# PROMPT
The data follows this line. Copy verbatim the line with "Decline (124, 2549)" and each line after it to the end.

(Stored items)
_ _ _ _
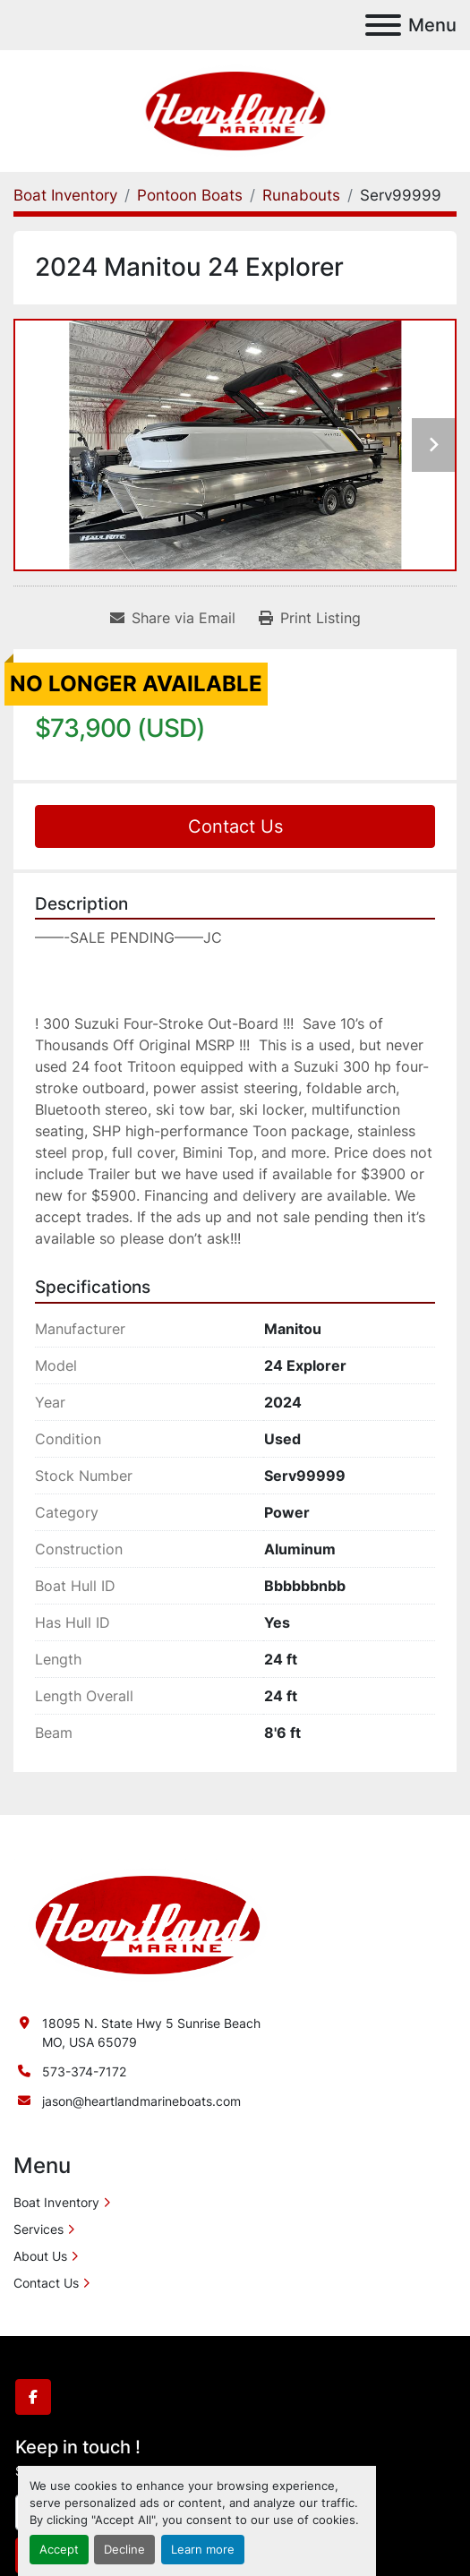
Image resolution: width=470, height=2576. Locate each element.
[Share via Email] (172, 618)
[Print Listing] (309, 618)
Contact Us (235, 826)
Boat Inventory (56, 2202)
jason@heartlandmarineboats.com (141, 2101)
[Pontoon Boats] (190, 195)
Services (38, 2229)
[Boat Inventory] (65, 195)
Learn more (203, 2549)
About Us (40, 2256)
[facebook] (33, 2397)
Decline (124, 2549)
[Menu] (383, 25)
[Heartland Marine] (147, 1923)
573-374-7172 (84, 2071)
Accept (59, 2549)
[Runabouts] (301, 195)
_ _ _ _
# RESPONSE BELOW
Decline (124, 2549)
[Menu] (383, 25)
[Heartland Marine] (147, 1923)
573-374-7172 (84, 2071)
Accept (59, 2549)
[Runabouts] (301, 195)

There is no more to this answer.